FOGProject / fogproject

An open source computer cloning & management system
https://fogproject.org
GNU General Public License v3.0
1.09k stars 221 forks source link

Download an image not using all bandwidth #526

Closed aweiand closed 1 year ago

aweiand commented 1 year ago

Hi!

We have an issue with download image. The host not using all the bandwidth we have (1Gb), but use average 100 ~ 150MB. But, with write (on capture image), the server use all the bandwidth....

Sebastian-Roth commented 1 year ago

@aweiand Which version of FOG do you use and which kernel (command: file /var/www/{,html/}fog/service/ipxe/bzImage*)?

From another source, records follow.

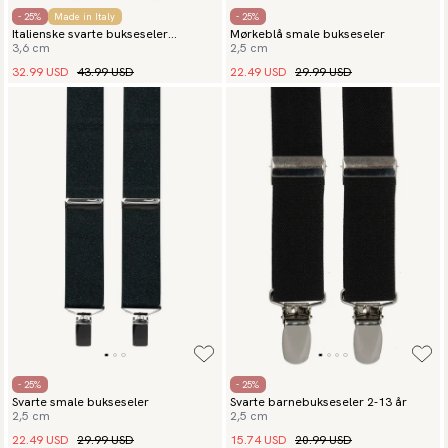
- 25%
Made in Italy
- 25%
Italienske svarte bukseseler
Mørkeblå smale bukseseler
3,6 cm
2,5 cm
Diamond
32.99 USD
43.99 USD
22.49 USD
29.99 USD
- 25%
- 25%
Svarte smale bukseseler
Svarte barnebukseseler 2-13 år
2,5 cm
2,5 cm
22.49 USD
29.99 USD
15.74 USD
20.99 USD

Do you capture and deploy to the same kind of hardware or different models? Multicast or unicast deploy?

aweiand commented 1 year ago

Hi @Sebastian-Roth ! Thank's by the quickly reply!

This is the output:

/var/www/html/fog/service/ipxe/bzImage:   Linux kernel x86 boot executable bzImage, version 5.15.68 (buildkite-agent@Tollana) #1 SMP Sun Oct 9 06:54:22 CDT 2022, RO-rootFS, swap_dev 0x8, Normal VGA
/var/www/html/fog/service/ipxe/bzImage32: Linux kernel x86 boot executable bzImage, version 5.15.68 (buildkite-agent@Tollana) #1 SMP Sun Oct 9 06:50:09 CDT 2022, RO-rootFS, swap_dev 0x8, Normal VGA

We are capturing and deploying in the same machine/hardware under unicast deploy

Sebastian-Roth commented 1 year ago

@aweiand Again, which version of FOG do you use (bottom right corner when being logged into the FOG web UI)?

Do you have other hardware you can test delpoying to? In most cases this kind of issue is hardware specific.

As well you may start digging into what causing the slowness by testing different components one after the other. Let's start with the hard drive. Please make sure you have a safe backup copy of the data on the hard drive of this client machine you use for testing! Schedule a debug deploy task for this machine, boot it up and when you get to the console run the following command:

dd if=/dev/zero of=/dev/sda bs=4G count=1 oflag=direct status=progress

HINT: Be aware this will wipe the data off the drive! Depending on the drive you might need to use nvme0n1 instead of sda. You can use lsblk before running the above command to print out a lit of available hard drives (and partitions).

Run that command three times in a row and finish up with hdparm -I /dev/sda | grep Number (so we know what kind of hard drive this is - again you might need to use a different device name instead of sda). Take a picture of the output on screen and post here.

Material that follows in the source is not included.